A wild ride through the glory days of vaudeville.— E. B. MOORE, author of An Unseemly Wife and Stones in the Road
Juliette Fay was born in Binghamton, NY, the first of three daughters. The family moved to Massachusetts when she was three. With just one very cranky black and white TV in the house for much of her childhood, Juliette developed a great love of books, one particular favorite being The Boxcar Children. She was deeply impressed by the siblings’ bravery, self-reliance and the shocking lack of squabbling and hair-pulling.
At age 12 Juliette began to write a journal, a practice that would continue for many years. Though it began, as most pre-teen journals do, with a basic recitation of daily drama, Juliette soon experienced the joy of narrating her life to her own specifications. Those journals have made their way safely to obliteration, but she remembers them fondly as the vehicle that drove her love of writing.
Juliette received a bachelor’s degree in human development and theology from Boston College. Upon graduation she began a year-long stint in the Jesuit Volunteer Corps in Seattle, Washington where she served as an emergency shelter worker, and was very quickly treated to the bleak realities of homelessness. Juliette spent two more years in Seattle and co-founded a childcare center for children of homeless families. Returning to the Boston area she continued her career in human services, which included teaching at a school for autistic children, working at a state child abuse prevention agency, and running a parenting education program. She also waitressed quite a lot to supplement her often laughable income, and worked to receive a master’s degree in public policy from the Kennedy School of Government at Harvard University.
Along the way she met and married her husband Tom, also a former Jesuit Volunteer, now an attorney in Boston. They have four children. Juliette took time off from work in state and municipal government after her third child was born, and always assumed a return to that career path lay somewhere in her future. However in 2005, with the youngest then two, fate intervened when she read a really bad book. It made her wonder if she couldn’t do a little better—if she could just commit to paper the stories that seemed to run in her head like movie marathons on a daily basis. She began tapping away at her computer each day while the younger kids napped, between the fights over who pinched who first, and late at night after the older kids had wrestled their homework to the ground.

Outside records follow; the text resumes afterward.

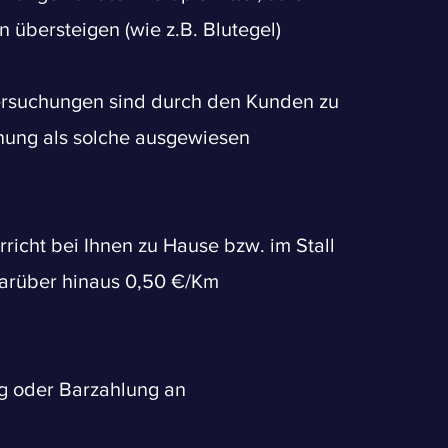
 übersteigen (
wie z.B. Blutegel)
tersuchungen sind durch den Kunden zu
nung als solche ausgewiesen
richt bei Ihnen zu Hause bzw. im Stall
darüber hinaus 0,50 €/Km
g oder Barzahlung an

Juliette’s latest novel, The Tumbling Turner Sisters, was published by Simon & Schuster on June 14, 2016. Costco had chosen it as the Pennie’s Book Club Pick for January 2017. Her first published novel, Shelter Me, was designated as one of the ten best works of fiction in 2009 by the Massachusetts Center for the Book, an affiliate of the Library of Congress. It was also named to the Indie Next List of the American Booksellers Association, was chosen as one of six novels for Target’s 2009 Bookmarked Club, and was a Good Housekeeping featured Book Pick. Her second novel, Deep Down True, was short-listed for the Women’s Fiction Award of the American Library Association. The Shortest Way Home, her third novel, was chosen as one of Library Journal‘s Top 5 Best Books of 2012: Women’s Fiction.
Writing fiction is by far the best job she’s ever had.